Small RNA (sRNA) are polymeric RNA molecules that are less than 200 nucleotides in length, and are usually non-coding. RNA silencing is often a function of these molecules, with the most common and well-studied example being RNA interference (RNAi), in which endogenously expressed microRNA (miRNA) or exogenously derived small interfering RNA (siRNA) induces the degradation of complementary messenger RNA. Other classes of small RNA have been identified, including piwi-interacting RNA (piRNA) and its subspecies repeat associated small interfering RNA (rasiRNA). Small RNA "is unable to induce RNAi alone, and to accomplish the task it must form the core of the RNA–protein complex termed the RNA-induced silencing complex (RISC), specifically with Argonaute protein".

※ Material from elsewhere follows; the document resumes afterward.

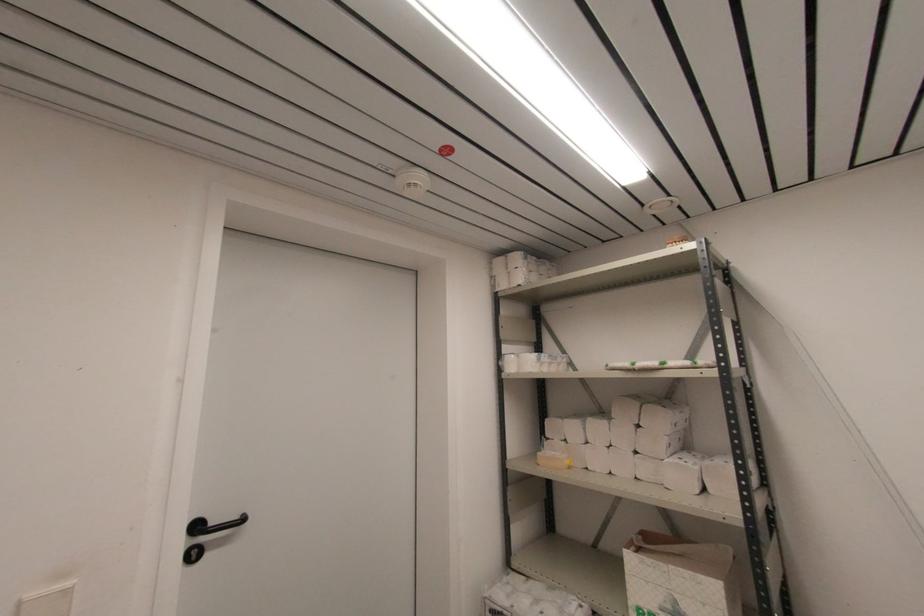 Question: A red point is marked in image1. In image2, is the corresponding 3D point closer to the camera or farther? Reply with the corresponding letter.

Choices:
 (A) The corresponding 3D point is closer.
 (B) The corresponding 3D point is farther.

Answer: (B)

Small RNA have been detected or sequenced using a range of techniques, including directly by MicroRNA sequencing on several sequencing platforms, or indirectly through genome sequencing and analysis.  Identification of miRNAs has been evaluated in detecting human disease, such as breast cancer. Peripheral blood mononuclear cell (PBMC) miRNA expression has been studied as potential biomarker for different neurological disorders such as Parkinson's disease, Multiple sclerosis.  Evaluating small RNA is useful for certain kinds of study because its molecules "do not need to be fragmented prior to library preparation".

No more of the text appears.